Purpose - We know that estimates of terminal value of long-term investment horizons are biased. Unbiased estimates exist only for investment horizon of one time-period. The purpose of this paper is to suggest a method based on the arithmetic mean in order to obtain unbiased estimates for the terminal value of long-term investment horizons. Design/methodology/approach - The method used for the investigation was to employ loss functions or error statistics. Namely, the mean error, the mean absolute error, the root mean squared error, and the mean absolute percentage error was used. Findings - The suggested method produced the closest values to the actual ones than any other suggested averaging method when the authors examined ten-year investment horizons for Standard & Poor's 500 index and on Dow Jones Industrial index. Practical implications - Portfolio managers and individual investors may use this paper's suggestion if they wish to obtain unbiased estimates for investment horizons greater than one time-period.

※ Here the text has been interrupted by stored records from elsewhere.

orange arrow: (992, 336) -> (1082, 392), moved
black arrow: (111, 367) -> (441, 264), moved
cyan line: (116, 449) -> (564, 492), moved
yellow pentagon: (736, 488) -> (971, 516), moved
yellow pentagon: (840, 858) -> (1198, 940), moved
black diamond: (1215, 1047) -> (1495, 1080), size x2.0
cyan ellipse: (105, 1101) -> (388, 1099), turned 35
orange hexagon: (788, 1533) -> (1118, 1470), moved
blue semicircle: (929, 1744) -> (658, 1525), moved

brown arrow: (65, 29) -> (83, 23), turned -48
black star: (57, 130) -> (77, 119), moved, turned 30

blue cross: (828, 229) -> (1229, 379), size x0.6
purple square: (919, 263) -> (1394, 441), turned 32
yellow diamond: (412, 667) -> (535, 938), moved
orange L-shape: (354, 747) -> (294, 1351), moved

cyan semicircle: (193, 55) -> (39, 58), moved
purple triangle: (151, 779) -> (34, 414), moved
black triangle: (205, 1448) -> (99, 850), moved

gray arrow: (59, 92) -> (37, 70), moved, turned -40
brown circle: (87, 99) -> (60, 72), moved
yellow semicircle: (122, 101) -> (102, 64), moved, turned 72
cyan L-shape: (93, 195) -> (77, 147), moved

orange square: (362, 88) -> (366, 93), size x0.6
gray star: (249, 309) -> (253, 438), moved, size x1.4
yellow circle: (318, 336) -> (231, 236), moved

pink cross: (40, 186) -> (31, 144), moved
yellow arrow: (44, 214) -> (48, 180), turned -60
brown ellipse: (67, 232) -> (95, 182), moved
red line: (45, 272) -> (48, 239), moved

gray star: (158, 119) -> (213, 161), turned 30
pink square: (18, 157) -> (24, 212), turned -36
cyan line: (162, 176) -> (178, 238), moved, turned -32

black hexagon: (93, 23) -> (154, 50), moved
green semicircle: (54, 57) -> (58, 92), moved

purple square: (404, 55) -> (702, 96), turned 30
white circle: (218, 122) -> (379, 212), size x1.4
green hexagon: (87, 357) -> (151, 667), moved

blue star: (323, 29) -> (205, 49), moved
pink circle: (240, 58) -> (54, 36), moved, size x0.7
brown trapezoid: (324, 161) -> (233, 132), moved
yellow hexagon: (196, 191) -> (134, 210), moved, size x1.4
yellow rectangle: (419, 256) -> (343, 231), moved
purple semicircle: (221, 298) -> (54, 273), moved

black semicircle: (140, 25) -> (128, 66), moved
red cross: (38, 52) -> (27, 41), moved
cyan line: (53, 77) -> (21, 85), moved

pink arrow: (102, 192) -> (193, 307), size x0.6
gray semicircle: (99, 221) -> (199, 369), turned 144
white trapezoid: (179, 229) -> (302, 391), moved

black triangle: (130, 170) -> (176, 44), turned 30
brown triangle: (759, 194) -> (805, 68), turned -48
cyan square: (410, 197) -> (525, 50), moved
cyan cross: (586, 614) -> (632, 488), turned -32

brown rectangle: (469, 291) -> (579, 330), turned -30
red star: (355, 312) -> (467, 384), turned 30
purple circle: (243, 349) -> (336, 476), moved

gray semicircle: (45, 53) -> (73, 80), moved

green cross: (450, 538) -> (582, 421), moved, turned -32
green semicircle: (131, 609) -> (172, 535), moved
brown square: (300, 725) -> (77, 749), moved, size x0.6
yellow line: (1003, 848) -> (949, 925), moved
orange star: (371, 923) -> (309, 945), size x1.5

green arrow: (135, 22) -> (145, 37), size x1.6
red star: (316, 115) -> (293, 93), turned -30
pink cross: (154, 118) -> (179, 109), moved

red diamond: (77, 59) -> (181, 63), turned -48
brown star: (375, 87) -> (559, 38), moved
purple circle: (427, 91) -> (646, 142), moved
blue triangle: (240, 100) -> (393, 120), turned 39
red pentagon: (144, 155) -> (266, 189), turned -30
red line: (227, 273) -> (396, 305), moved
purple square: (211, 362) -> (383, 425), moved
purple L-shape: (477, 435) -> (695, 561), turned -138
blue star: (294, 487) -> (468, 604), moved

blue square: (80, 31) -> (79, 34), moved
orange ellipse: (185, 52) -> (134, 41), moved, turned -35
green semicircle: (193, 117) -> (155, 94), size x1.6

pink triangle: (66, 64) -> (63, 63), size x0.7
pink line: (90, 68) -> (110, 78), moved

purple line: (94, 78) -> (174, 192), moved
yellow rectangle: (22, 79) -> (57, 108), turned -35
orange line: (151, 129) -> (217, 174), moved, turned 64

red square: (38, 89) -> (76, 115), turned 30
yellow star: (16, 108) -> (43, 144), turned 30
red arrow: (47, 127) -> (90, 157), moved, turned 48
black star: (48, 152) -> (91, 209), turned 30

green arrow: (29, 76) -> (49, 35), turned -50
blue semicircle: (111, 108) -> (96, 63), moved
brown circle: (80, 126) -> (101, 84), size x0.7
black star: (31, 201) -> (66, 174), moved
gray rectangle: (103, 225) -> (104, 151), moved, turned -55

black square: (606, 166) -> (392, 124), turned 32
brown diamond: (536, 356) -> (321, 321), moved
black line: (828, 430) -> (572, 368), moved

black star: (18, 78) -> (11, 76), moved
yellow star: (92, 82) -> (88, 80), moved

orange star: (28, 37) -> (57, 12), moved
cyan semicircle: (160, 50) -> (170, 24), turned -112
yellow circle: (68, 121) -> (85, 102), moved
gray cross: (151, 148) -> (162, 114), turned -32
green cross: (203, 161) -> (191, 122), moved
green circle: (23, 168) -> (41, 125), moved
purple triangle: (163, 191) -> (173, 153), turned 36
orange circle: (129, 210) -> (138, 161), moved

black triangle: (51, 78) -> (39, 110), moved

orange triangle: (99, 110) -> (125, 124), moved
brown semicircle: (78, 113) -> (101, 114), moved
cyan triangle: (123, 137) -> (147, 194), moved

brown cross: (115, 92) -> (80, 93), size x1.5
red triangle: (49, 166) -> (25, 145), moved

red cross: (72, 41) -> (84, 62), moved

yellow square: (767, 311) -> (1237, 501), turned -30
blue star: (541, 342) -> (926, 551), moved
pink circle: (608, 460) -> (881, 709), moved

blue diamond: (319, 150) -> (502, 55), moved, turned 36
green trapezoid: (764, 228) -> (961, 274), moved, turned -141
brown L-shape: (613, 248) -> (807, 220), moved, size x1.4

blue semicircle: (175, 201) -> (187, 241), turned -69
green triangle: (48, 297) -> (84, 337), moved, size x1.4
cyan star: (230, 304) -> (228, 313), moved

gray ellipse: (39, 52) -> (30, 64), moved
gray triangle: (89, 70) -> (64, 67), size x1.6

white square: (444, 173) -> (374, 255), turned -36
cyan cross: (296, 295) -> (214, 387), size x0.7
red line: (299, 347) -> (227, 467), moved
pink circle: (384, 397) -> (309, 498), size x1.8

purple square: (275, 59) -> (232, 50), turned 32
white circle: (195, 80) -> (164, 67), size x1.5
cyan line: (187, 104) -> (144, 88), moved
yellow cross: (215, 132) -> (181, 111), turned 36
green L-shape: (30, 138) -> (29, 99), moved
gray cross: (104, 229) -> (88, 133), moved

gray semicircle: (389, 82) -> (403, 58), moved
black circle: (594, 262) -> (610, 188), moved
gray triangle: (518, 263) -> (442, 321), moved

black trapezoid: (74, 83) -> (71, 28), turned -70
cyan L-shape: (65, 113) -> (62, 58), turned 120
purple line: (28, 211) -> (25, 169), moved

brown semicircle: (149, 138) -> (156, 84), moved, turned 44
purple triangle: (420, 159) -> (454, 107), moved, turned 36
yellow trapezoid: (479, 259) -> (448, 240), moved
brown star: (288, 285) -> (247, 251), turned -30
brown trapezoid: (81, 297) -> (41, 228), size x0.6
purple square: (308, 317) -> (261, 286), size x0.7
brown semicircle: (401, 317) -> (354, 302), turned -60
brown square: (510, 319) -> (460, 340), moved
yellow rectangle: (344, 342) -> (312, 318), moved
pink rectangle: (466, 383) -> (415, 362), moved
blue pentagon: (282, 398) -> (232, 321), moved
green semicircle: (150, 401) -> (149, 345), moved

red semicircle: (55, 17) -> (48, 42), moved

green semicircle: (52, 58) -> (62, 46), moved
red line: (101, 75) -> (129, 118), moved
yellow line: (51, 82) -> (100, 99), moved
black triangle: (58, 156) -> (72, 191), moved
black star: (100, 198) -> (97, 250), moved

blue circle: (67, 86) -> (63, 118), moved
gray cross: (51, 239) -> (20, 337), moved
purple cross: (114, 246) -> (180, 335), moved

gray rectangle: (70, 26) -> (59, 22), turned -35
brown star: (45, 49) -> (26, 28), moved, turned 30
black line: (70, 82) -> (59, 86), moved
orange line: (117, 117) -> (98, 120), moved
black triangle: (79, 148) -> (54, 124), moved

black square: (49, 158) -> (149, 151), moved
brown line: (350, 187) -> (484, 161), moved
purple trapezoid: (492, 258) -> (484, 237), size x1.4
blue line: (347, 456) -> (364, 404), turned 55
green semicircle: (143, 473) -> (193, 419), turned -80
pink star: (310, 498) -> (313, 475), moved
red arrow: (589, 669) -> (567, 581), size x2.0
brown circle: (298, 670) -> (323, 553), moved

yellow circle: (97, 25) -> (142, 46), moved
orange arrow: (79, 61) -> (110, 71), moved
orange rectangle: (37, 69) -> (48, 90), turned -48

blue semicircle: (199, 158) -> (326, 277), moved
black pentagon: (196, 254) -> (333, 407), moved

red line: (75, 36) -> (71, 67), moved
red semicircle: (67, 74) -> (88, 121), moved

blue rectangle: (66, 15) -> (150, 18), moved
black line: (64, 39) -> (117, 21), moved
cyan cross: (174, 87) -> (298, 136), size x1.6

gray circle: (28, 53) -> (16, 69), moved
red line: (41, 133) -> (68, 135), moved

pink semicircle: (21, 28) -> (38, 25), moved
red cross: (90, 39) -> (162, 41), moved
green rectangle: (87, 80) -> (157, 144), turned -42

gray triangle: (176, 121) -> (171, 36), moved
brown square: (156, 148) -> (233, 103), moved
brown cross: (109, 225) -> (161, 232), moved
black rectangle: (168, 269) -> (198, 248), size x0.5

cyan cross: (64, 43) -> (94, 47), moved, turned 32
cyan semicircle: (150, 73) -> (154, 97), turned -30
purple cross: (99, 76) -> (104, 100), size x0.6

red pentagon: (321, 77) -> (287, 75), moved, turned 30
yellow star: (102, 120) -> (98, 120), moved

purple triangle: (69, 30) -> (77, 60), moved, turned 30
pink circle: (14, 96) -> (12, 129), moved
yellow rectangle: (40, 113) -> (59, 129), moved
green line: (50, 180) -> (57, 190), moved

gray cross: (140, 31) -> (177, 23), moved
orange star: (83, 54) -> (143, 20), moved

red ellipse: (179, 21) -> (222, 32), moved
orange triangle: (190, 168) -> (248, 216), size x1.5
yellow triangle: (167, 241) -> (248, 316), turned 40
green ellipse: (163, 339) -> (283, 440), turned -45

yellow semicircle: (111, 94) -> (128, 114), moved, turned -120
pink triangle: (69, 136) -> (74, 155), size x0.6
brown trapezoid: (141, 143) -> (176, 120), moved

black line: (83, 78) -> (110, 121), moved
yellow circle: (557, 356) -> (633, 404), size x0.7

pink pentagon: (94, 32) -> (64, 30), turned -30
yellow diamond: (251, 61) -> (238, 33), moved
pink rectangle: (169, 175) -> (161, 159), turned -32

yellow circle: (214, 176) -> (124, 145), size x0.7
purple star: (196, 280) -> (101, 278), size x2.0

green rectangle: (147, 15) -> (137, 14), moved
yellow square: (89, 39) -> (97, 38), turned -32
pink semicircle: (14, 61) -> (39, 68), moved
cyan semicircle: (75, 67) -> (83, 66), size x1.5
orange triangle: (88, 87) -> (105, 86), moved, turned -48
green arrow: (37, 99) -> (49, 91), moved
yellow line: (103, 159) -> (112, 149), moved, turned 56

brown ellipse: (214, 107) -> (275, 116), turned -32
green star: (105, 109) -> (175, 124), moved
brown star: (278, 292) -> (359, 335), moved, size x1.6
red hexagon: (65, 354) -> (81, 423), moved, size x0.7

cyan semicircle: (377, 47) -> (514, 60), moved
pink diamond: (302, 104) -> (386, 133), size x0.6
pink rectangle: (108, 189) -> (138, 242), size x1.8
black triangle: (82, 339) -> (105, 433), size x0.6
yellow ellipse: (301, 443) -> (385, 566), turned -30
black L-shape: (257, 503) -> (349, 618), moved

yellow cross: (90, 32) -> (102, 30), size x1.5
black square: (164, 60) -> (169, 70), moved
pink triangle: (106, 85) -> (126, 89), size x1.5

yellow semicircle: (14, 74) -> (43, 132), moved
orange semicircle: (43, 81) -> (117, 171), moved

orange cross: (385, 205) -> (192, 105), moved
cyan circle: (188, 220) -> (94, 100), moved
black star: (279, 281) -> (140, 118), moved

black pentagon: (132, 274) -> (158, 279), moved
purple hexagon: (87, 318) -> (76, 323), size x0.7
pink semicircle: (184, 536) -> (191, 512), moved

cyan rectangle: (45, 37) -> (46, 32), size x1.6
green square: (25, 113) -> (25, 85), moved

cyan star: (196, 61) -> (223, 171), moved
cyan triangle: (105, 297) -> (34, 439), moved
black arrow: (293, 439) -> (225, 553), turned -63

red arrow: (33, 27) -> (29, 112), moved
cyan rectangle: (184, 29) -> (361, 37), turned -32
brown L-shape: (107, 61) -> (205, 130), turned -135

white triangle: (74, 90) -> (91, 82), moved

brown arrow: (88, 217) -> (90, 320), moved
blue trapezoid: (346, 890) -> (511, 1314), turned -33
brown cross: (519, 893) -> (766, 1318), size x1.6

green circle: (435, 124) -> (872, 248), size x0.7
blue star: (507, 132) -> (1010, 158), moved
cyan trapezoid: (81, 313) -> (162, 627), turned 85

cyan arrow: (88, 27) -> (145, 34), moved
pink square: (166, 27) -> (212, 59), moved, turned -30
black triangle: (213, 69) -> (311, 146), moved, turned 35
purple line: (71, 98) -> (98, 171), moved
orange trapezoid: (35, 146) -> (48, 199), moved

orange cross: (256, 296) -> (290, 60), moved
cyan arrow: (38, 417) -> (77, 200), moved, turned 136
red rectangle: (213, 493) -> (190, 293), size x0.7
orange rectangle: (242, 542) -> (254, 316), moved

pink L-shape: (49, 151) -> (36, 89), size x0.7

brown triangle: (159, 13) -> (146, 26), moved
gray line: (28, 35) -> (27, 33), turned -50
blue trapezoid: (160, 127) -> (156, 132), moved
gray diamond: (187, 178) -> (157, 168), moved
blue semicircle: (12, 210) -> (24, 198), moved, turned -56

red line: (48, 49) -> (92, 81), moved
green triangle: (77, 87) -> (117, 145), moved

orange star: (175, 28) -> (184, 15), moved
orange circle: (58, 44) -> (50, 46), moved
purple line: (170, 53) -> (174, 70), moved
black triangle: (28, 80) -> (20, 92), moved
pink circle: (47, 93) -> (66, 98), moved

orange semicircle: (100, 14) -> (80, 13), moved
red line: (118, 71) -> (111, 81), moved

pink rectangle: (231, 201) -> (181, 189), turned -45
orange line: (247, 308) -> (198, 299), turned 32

Originality/value - The suggestion to equate the time-period of the observed data to the time-period of the investment horizons is novel and useful to practitioners since it produces unbiased estimates.

Suggested Citation

  • Spyros Missiakoulis & Dimitrios Vasiliou & Nikolaos Eriotis, 2010. "Arithmetic mean: a bellwether for unbiased forecasting of portfolio performance," Managerial Finance, Emerald Group Publishing, vol. 36(11), pages 958-968, September.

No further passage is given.